Did that young man, so fresh from his father’s farm, now lying in agony over the barbed wire of no-man’s-land, gasp with his dying breath,

“Aye, but we showed the buggers!”

I doubt it.
Nor, I imagine, was it the last thought of the pilot of that Spitfire, plummeting to the ground in flames; he too injured to bail out.

In the nineteen-fifties I was on a train crossing northern France. We passed rows of identical white crosses. For miles and miles, they flowed up the hillsides and into the valleys. I had never seen such a sight. Nor have I since, come to that; just some of the countless dead of the First War. A French couple in the seat across from me waved their hands and jabbered animatedly. My French wasn’t good enough to get it all but I got the gist; a French version of,
“Aye, but we showed the buggers!”

When I spent some time at a volunteer job in St. Petersburg a few years ago, my young interpreter took me to the Siege of Leningrad Piskariovskoye Memorial Cemetery. Half a million of the estimated 650,000 people who died during the 900-day blockade, are buried here. From 1941 to 1944 the population, cut off from supplies and constantly bombarded by planes and ground guns, starved to death.

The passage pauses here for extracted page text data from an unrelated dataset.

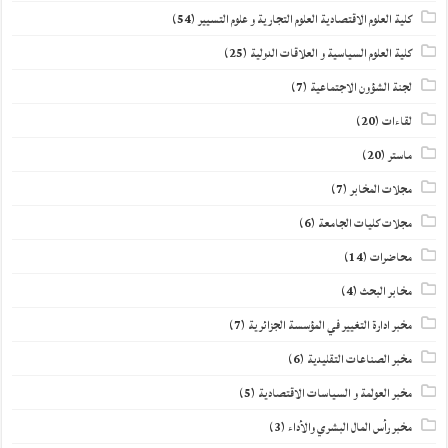
كلية العلوم الاقتصادية العلوم التجارية و علوم التسيير
(54)
كلية العلوم السياسية و العلاقات الدولية
(25)
لجنة الشؤون الاجتماعية
(7)
لقاءات
(20)
ماستر
(20)
مجلات المخابر
(7)
مجلات كليات الجامعة
(6)
محاضرات
(14)
مخابر البحث
(4)
مخبر ادارة التغيير في المؤسسة الجزائرية
(7)
مخبر الصناعات التقليدية
(6)
مخبر العولمة و السياسات الاقتصادية
(5)
مخبر رأس المال البشري والأداء
(3)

There are heartbreaking photographs from that time, and stories which my escort, visibly puffed up with patriotic pride, translated for me. Of course she had not even been born then, neither come to that had her parents, but that fervor burned from her eyes.
“Mother Russia will never give in!”

I pictured the starving mother, huddling in the corner of the cellar in the bitter cold of a Russian winter, cuddling her starving children. Did she feel that? She, and the other 650,000, were given no choice.
Katya was waving a dramatic arm and saying something in emphatic Russian.
Clearly some approximation of, “Aye, but we showed the buggers!”

It never fails to sadden me, this surge of patriotism that seems to overtake so many people, of any generation and gender, when contemplating memorials. How will we ever see an end to the need for memorials for the war dead, when, instead of shedding sufficient tears to make Niagara look like a trickle, we continue our attitude, in any language, of,
“Aye, but we showed the buggers!”

About the Author

I was born and raised in England. After graduation from college there, I moved to the U.S. and, having discovered Colorado, never left. I have lived in the Denver-Boulder area since 1965, working for 30 years at IBM. I married, raised four stepchildren, then got divorced after finally, in my forties, accepting myself as a lesbian. I have now been with my wonderful partner Betsy for 25 years.